For the study, researchers examined 11,822 hospital patients who were given narcotic pain killers at least once. Out of the 11,822 patients, "there were only four cases of reasonably well documented addiction in patients who had no history of addiction." Researchers concluded that "despite widespread use of narcotic drugs in hospitals, the development of addiction is rare in medical patients with no history of addiction."

In a new 2017 letter to the editor published in the NEJM, researchers argued the opioid epidemic was caused, in part, because physicians "were told that the risk of addiction was low when opioids were prescribed for chronic pain" — a belief that largely rested on information presented in the 1980 letter, despite the fact that the letter contained "no evidence" to back up the conclusion, researchers claimed, according to the report.

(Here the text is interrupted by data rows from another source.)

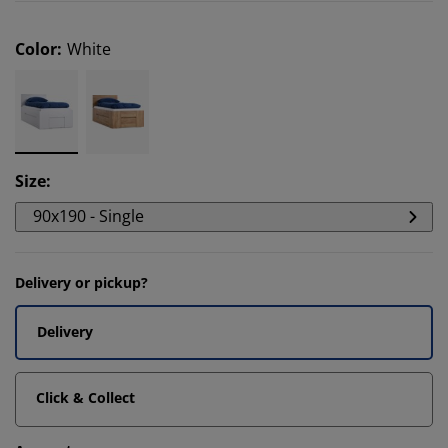
Color
:
White
Size
:
90x190 - Single
Delivery or pickup?
Delivery
Click & Collect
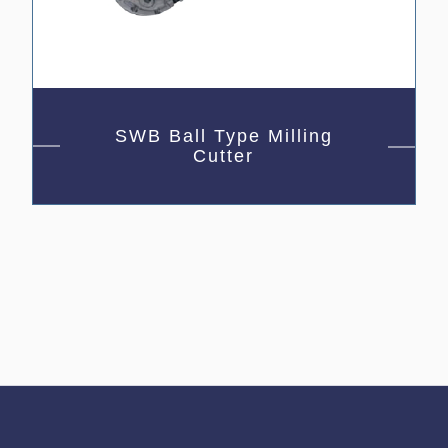
SWB Ball Type Milling
Cutter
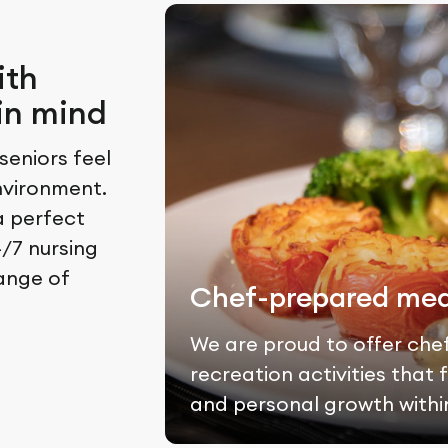
ith
in mind
eniors feel
nvironment.
a perfect
/7 nursing
range of
Chef-prepared mea
We are proud to offer che
recreation activities tha
and personal growth withi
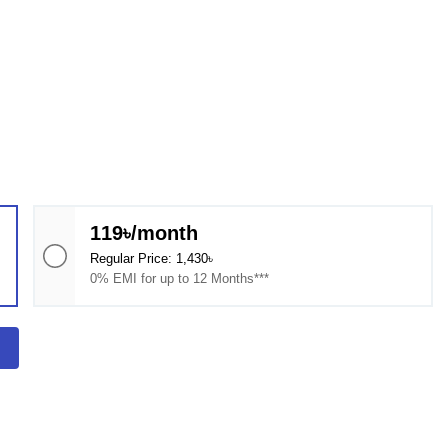
119৳/month
Regular Price: 1,430৳
0% EMI for up to 12 Months***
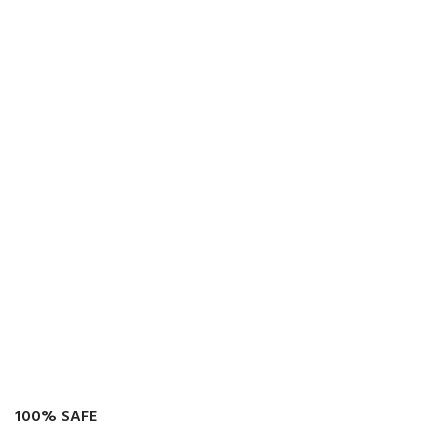
100% SAFE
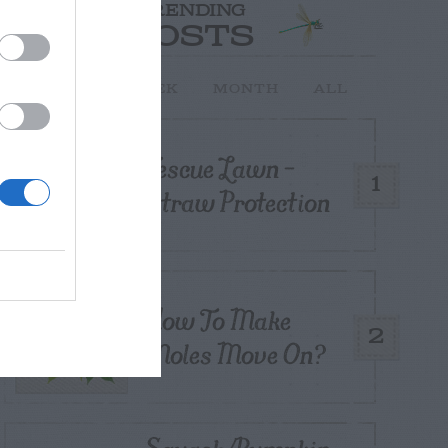
TRENDING
POSTS
TODAY
WEEK
MONTH
ALL
Fescue Lawn –
1
Straw Protection
How To Make
2
Moles Move On?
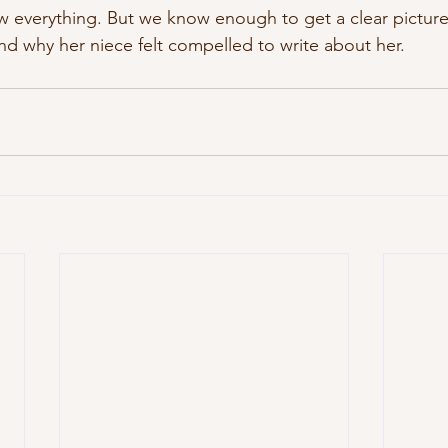
 everything. But we know enough to get a clear picture
 why her niece felt compelled to write about her.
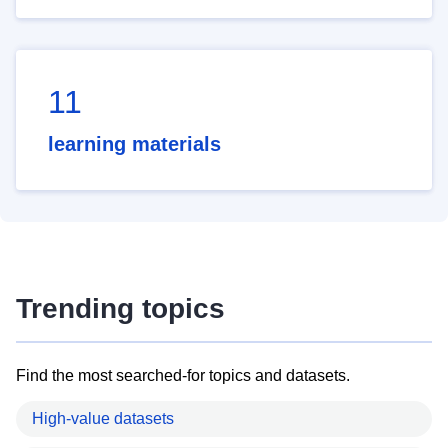
11
learning materials
Trending topics
Find the most searched-for topics and datasets.
High-value datasets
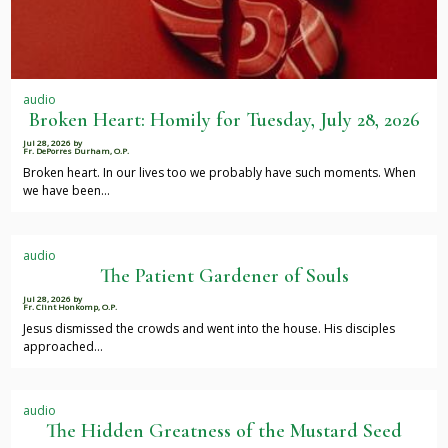
audio
Broken Heart: Homily for Tuesday, July 28, 2026
Jul 28, 2026
by
Fr. DePorres Durham, O.P.
Broken heart. In our lives too we probably have such moments. When
we have been…
audio
The Patient Gardener of Souls
Jul 28, 2026
by
Fr. Clint Honkomp, O.P.
Jesus dismissed the crowds and went into the house. His disciples
approached…
audio
The Hidden Greatness of the Mustard Seed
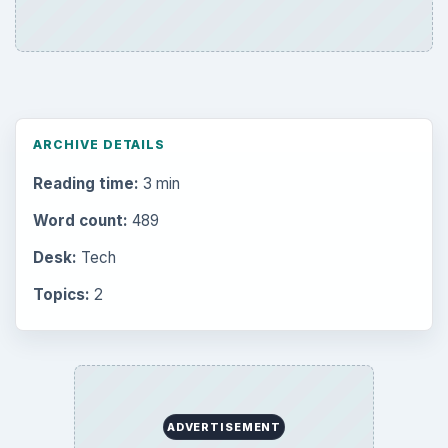
ARCHIVE DETAILS
Reading time:
3 min
Word count:
489
Desk:
Tech
Topics:
2
ADVERTISEMENT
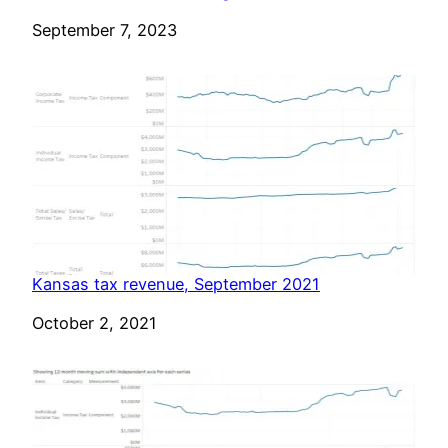
Date
September 7, 2023
Kansas tax revenue, September 2021
Date
October 2, 2021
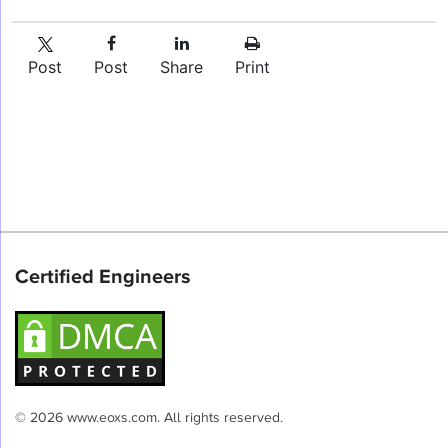
Post
Post
Share
Print
Certified Engineers
© 2026 www.eoxs.com. All rights reserved.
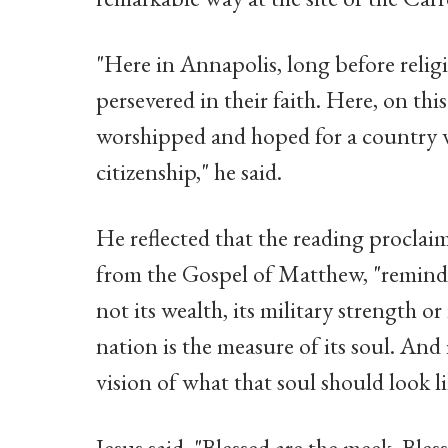
"Here in Annapolis, long before religi
persevered in their faith. Here, on thi
worshipped and hoped for a country w
citizenship," he said.
He reflected that the reading proclai
from the Gospel of Matthew, "reminds 
not its wealth, its military strength o
nation is the measure of its soul. And 
vision of what that soul should look li
Jesus said, "Blessed are the meek. Bles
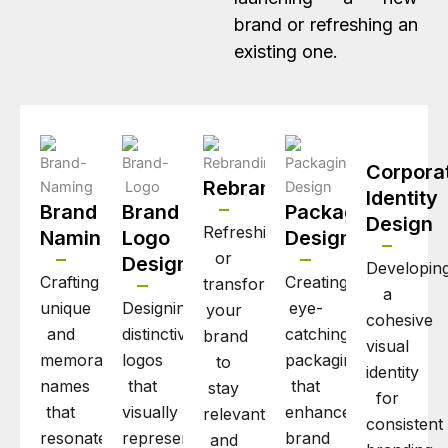
brand or refreshing an
existing one.
Corpora
Rebranding
Identity
Brand
Brand
Packaging
Design
Refreshing
Naming
Logo
Design
or
Design
Developin
Crafting
Creating
transforming
a
unique
Designing
eye-
your
cohesive
and
distinctive
catching
brand
visual
memorable
logos
packaging
to
identity
names
that
that
stay
for
that
visually
enhances
relevant
consistent
resonate
represent
brand
and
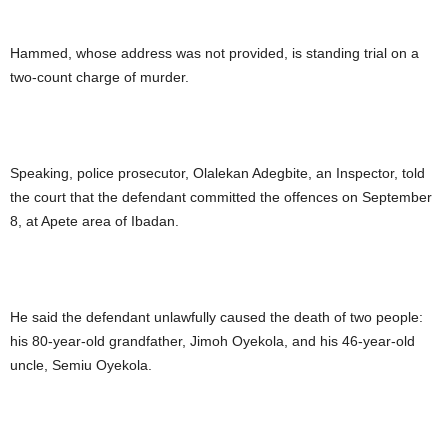
Hammed, whose address was not provided, is standing trial on a
two-count charge of murder.
Speaking, police prosecutor, Olalekan Adegbite, an Inspector, told
the court that the defendant committed the offences on September
8, at Apete area of Ibadan.
He said the defendant unlawfully caused the death of two people:
his 80-year-old grandfather, Jimoh Oyekola, and his 46-year-old
uncle, Semiu Oyekola.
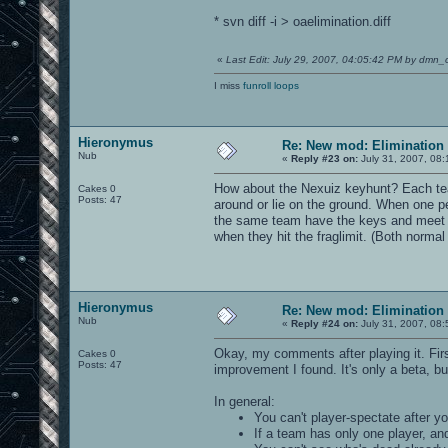
* svn diff -i > oaelimination.diff
«
Last Edit: July 29, 2007, 04:05:42 PM by dmn_
I miss
funroll loops
Hieronymus
Re: New mod: Elimination 
Nub
«
Reply #23 on:
July 31, 2007, 08:
How about the Nexuiz keyhunt? Each team 
Cakes 0
Posts: 47
around or lie on the ground. When one pe
the same team have the keys and meet (i
when they hit the fraglimit. (Both normal
Hieronymus
Re: New mod: Elimination 
Nub
«
Reply #24 on:
July 31, 2007, 08:
Okay, my comments after playing it. Firs
Cakes 0
Posts: 47
improvement I found. It's only a beta, bu
In general:
You can't player-spectate after yo
If a team has only one player, and 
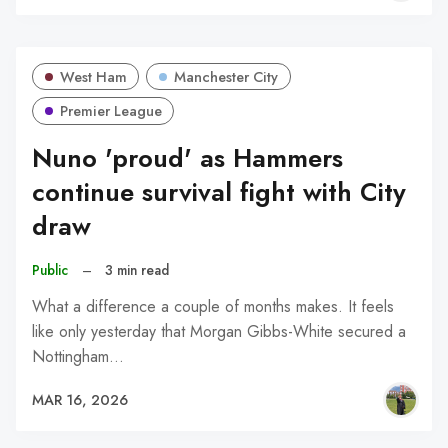
West Ham
Manchester City
Premier League
Nuno 'proud' as Hammers
continue survival fight with City
draw
Public
–
3 min read
What a difference a couple of months makes. It feels
like only yesterday that Morgan Gibbs-White secured a
Nottingham…
MAR 16, 2026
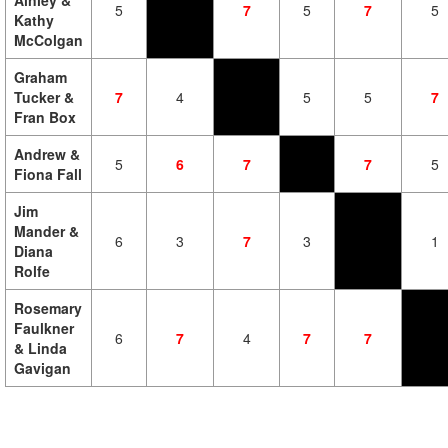
Ainley &
5
7
5
7
5
Kathy
McColgan
Graham
Tucker &
7
4
5
5
7
Fran Box
Andrew &
5
6
7
7
5
Fiona Fall
Jim
Mander &
6
3
7
3
1
Diana
Rolfe
Rosemary
Faulkner
6
7
4
7
7
& Linda
Gavigan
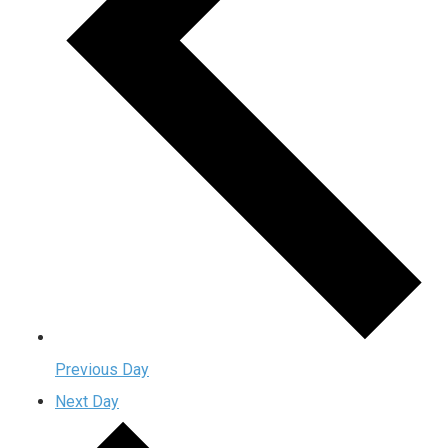
Previous Day
Next Day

Authors of the 2017 letter conducted a bibliometric analysis and discovered the 1980 letter was cited roughly 608 times since its publication in 1980 through March 30, 2017. Researchers also discovered that, in addition to being cited so frequently, the information in the letter was often referenced incorrectly or presented in a misleading fashion. Among the 608 papers that cited the original letter, the majority (81 percent) failed to mention that the 11,882 patients involved in the study were treated in a hospital inpatient setting, meaning their experience — and ultimately the authors' finings — may not translate to an outpatient setting, according to the report.

Researchers also reportedly saw an increase in the number of citations after the release of OxyContin into the market during the mid-1990s.

The continued reliance and citation of such medical literature helped "shape a narrative that allayed prescribers' concerns about the risk of addiction associated with long-term opioid therapy," the authors of the 2017 letter concluded.